** Input records follows **

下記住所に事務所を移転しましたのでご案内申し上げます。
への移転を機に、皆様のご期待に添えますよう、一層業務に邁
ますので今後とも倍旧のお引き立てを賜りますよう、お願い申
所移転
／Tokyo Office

** End of Input records **

Problem to work on » Retype the data. Every line must match the original exactly.

Answer below »
下記住所に事務所を移転しましたのでご案内申し上げます。
への移転を機に、皆様のご期待に添えますよう、一層業務に邁
ますので今後とも倍旧のお引き立てを賜りますよう、お願い申
所移転
／Tokyo Office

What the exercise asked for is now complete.